▸ **ASSIGNED TASK**
Pull every line containing "мотоциклов" out of the listing below.

▸ **SOURCE DATA**

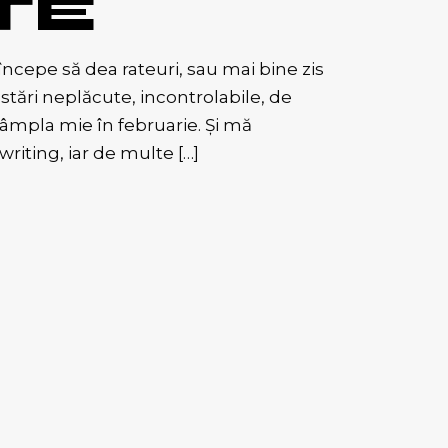
TE
ncepe să dea rateuri, sau mai bine zis
e stări neplăcute, incontrolabile, de
tâmpla mie în februarie. Și mă
iting, iar de multe […]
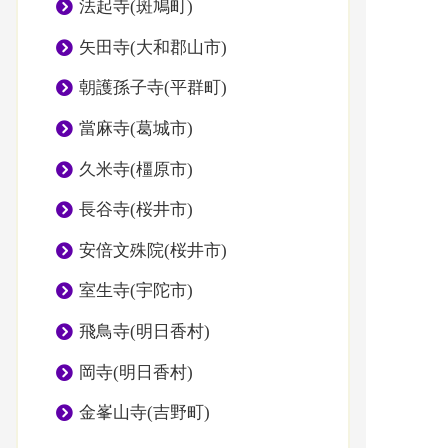
法起寺(斑鳩町)
矢田寺(大和郡山市)
朝護孫子寺(平群町)
當麻寺(葛城市)
久米寺(橿原市)
長谷寺(桜井市)
安倍文殊院(桜井市)
室生寺(宇陀市)
飛鳥寺(明日香村)
岡寺(明日香村)
金峯山寺(吉野町)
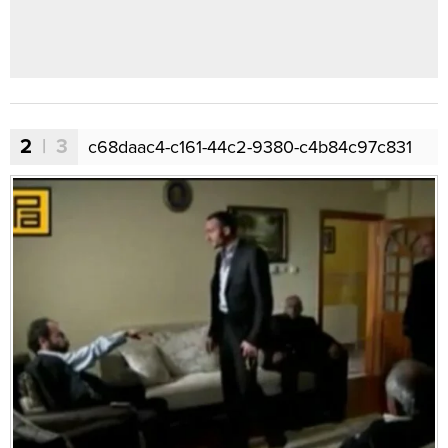
2
| 3
c68daac4-c161-44c2-9380-c4b84c97c831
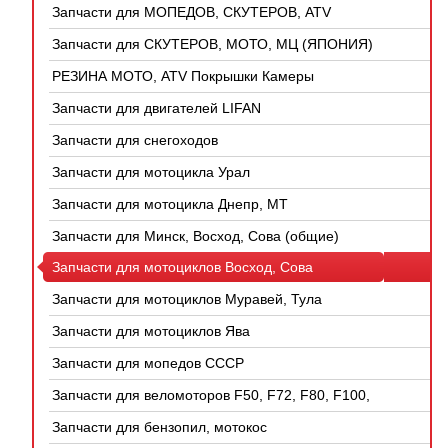
Запчасти для МОПЕДОВ, СКУТЕРОВ, ATV
(КИТАЙ)
Запчасти для СКУТЕРОВ, МОТО, МЦ (ЯПОНИЯ)
РЕЗИНА МОТО, ATV Покрышки Камеры
Запчасти для двигателей LIFAN
Запчасти для снегоходов
Запчасти для мотоцикла Урал
Запчасти для мотоцикла Днепр, МТ
Запчасти для Минск, Восход, Сова (общие)
Запчасти для мотоциклов Восход, Сова
Запчасти для мотоциклов Муравей, Тула
Запчасти для мотоциклов Ява
Запчасти для мопедов СССР
Запчасти для веломоторов F50, F72, F80, F100,
4Т
Запчасти для бензопил, мотокос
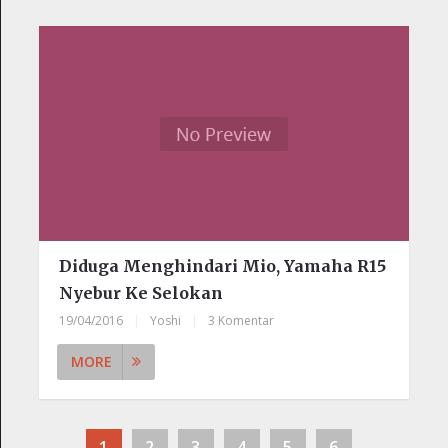
Diduga Menghindari Mio, Yamaha R15
Nyebur Ke Selokan
19/04/2016
|
Yoshi
|
3 Komentar
MORE
1
2
3
4
5
6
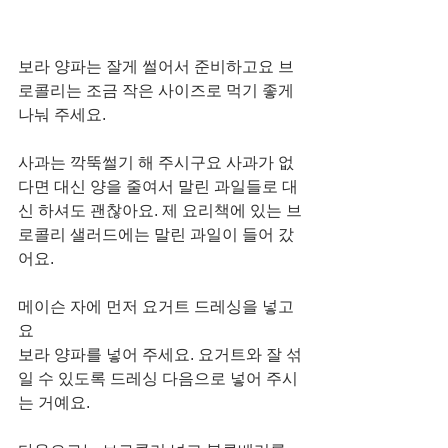
보라 양파는 잘게 썰어서 준비하고요 브
로콜리는 조금 작은 사이즈로 먹기 좋게 
나눠 주세요. 
사과는 깍뚝썰기 해 주시구요 사과가 없
다면 대신 양을 줄여서 말린 과일들로 대
신 하셔도 괜찮아요. 제 요리책에 있는 브
로콜리 샐러드에는 말린 과일이 들어 갔
어요. 
메이슨 자에 먼저 요거트 드레싱을 넣고
요
보라 양파를 넣어 주세요. 요거트와 잘 섞
일 수 있도록 드레싱 다음으로 넣어 주시
는 거예요.  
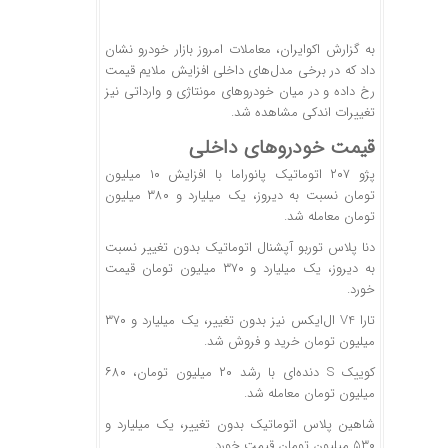
به گزارش اکوایران، معاملات امروز بازار خودرو نشان
داد که در برخی مدل‌های داخلی افزایش ملایم قیمت
رخ داده و در میان خودروهای مونتاژی و وارداتی نیز
تغییرات اندکی مشاهده شد.
قیمت خودروهای داخلی
پژو ۲۰۷ اتوماتیک پانوراما با افزایش ۱۰ میلیون
تومان نسبت به دیروز، یک میلیارد و ۳۸۰ میلیون
تومان معامله شد.
دنا پلاس توربو آپشنال اتوماتیک بدون تغییر نسبت
به دیروز، یک میلیارد و ۳۷۰ میلیون تومان قیمت
خورد.
تارا V4 ال‌ایکس نیز بدون تغییر، یک میلیارد و ۳۷۰
میلیون تومان خرید و فروش شد.
کوییک S دنده‌ای با رشد ۲۰ میلیون تومان، ۶۸۰
میلیون تومان معامله شد.
شاهین پلاس اتوماتیک بدون تغییر، یک میلیارد و
۵۳۰ میلیون تومان قیمت خورد.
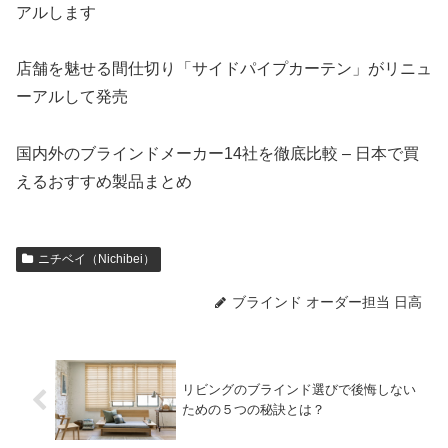
アルします
店舗を魅せる間仕切り「サイドパイプカーテン」がリニュ
ーアルして発売
国内外のブラインドメーカー14社を徹底比較 – 日本で買
えるおすすめ製品まとめ
ニチベイ（Nichibei）
ブラインド オーダー担当 日高
リビングのブラインド選びで後悔しない
ための５つの秘訣とは？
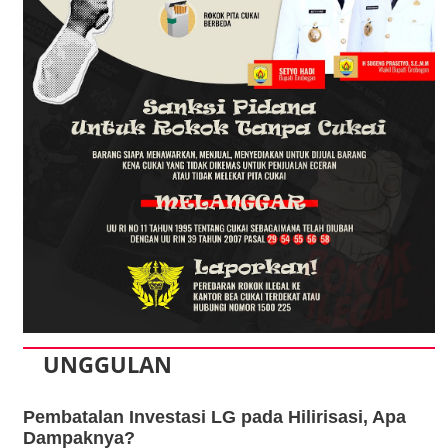
UNGGULAN
Pembatalan Investasi LG pada Hilirisasi, Apa
Dampaknya?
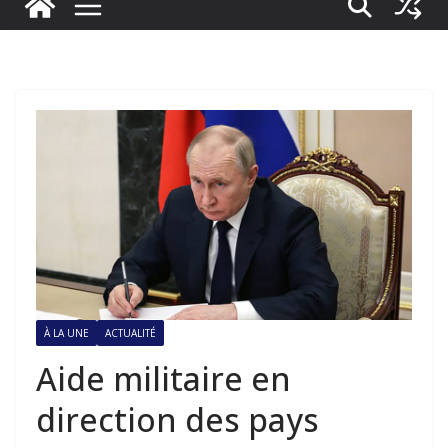
À LA UNE
ACTUALITÉ
Aide militaire en
direction des pays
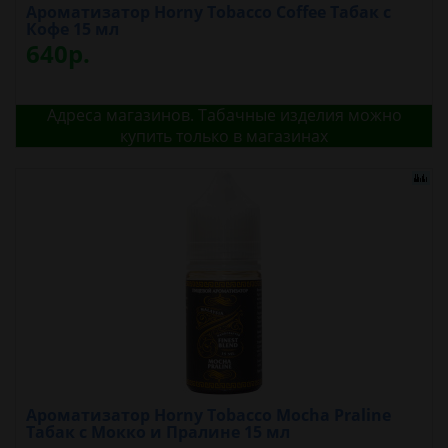
Ароматизатор Horny Tobacco Coffee Табак с
Кофе 15 мл
640р.
Адреса магазинов. Табачные изделия можно
купить только в магазинах
Ароматизатор Horny Tobacco Mocha Praline
Табак с Мокко и Пралине 15 мл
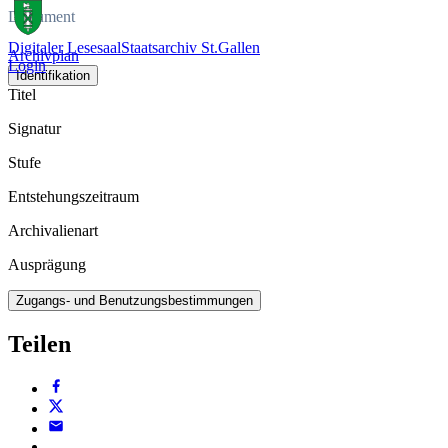
Dokument
Digitaler Lesesaal
Staatsarchiv St.Gallen
Archivplan
Login
Identifikation
Titel
Signatur
Stufe
Entstehungszeitraum
Archivalienart
Ausprägung
Zugangs- und Benutzungsbestimmungen
Teilen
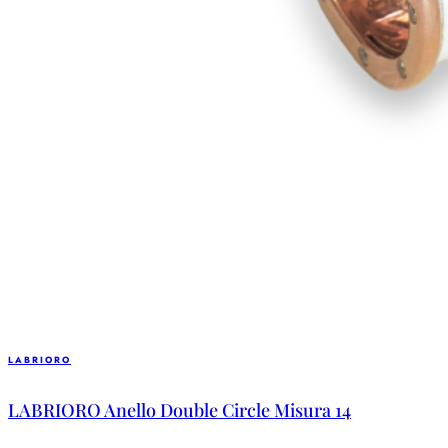
LABRIORO
LABRIORO Anello Double Circle Misura 14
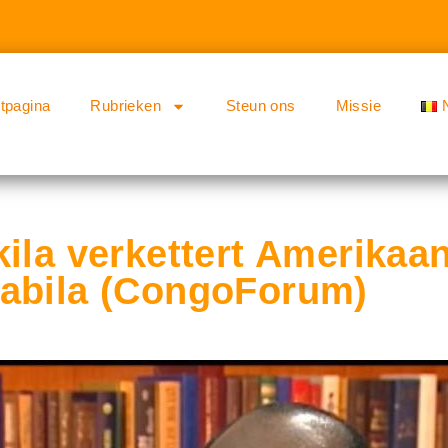
rtpagina
Rubrieken
Steun ons
Missie
ila verkettert Amerikaa
abila (CongoForum)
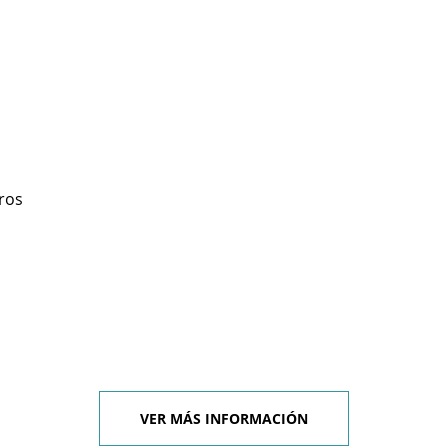
ros
VER MÁS INFORMACIÓN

▸ **EXERCISE SOLUTION**
Запчасти для мотоциклов Восход, Сова
Запчасти для мотоциклов Муравей, Тула
Запчасти для мотоциклов Ява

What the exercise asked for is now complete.